多层人工神经网络被广泛应用于模式识别、图像处理、函数逼近和优化计算等领域,多层人工网络在近年来由于其较高的识别准确度和较好的可并行性,受到学术界和工业界越来越广泛的关注。
为了适应越来越来高的任务需求,神经网络的规模变得越来越庞大,目前大型的卷积神经网络已经包含了上百层的网络层结构。随之带来的问题神经网络需要做更大量的运算,特别是卷积神经网络,大量的卷积运算降低了神经网络的运算速度,影响神经网络在实际应用场合的使用。
发明内容
有鉴于此,本披露的目的在于提供一种神经网络卷积运算装置神经网络的卷积运算及方法,以至少部分解决以上所述的技术问题。

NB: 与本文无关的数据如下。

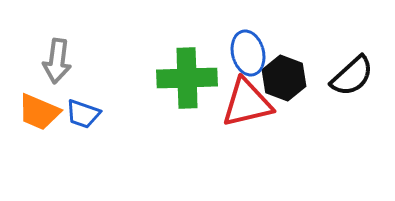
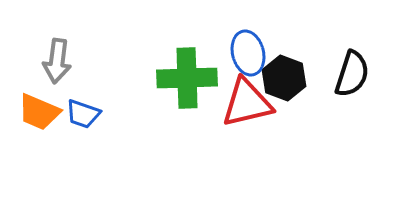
black semicircle: moved 2 px up; rotated 30 degrees counterclockwise
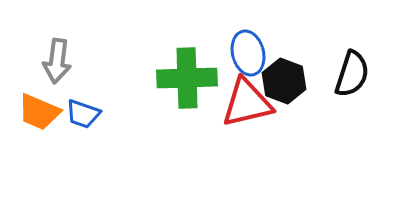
black hexagon: moved 3 px down
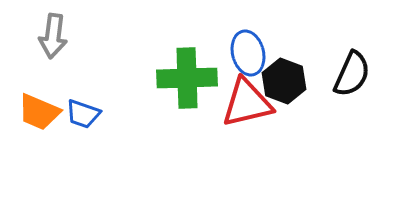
gray arrow: moved 4 px left, 25 px up
black semicircle: rotated 6 degrees clockwise
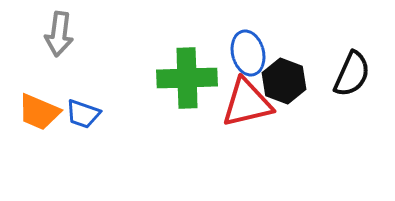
gray arrow: moved 6 px right, 2 px up
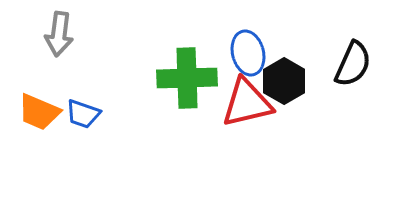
black semicircle: moved 1 px right, 10 px up
black hexagon: rotated 9 degrees clockwise
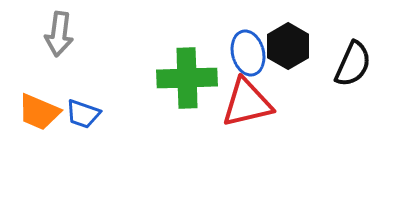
black hexagon: moved 4 px right, 35 px up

本披露一方面提供一种神经网络卷积运算装置,用于以矩阵乘法的方式实现神经网络中的权值矩阵与神经元的卷积运算,其中包括:
移位运算器,用于对所述神经元矩阵和权值矩阵分别进行winograd变换,得到变换后神经元矩阵和变换后权值矩阵;
矩阵乘法运算器,用于将所述变换后神经元矩阵和变换后权值矩阵进行对位相乘的矩阵乘法操作,得到乘法矩阵;
所述移位运算器还用于将所述乘法矩阵进行winograd反变换,得到卷积运算结果;
控制器,用于控制所述移位运算器进行winograd变换或winograd反变换,还用于控制所述矩阵乘法运算器进行矩阵乘法操作。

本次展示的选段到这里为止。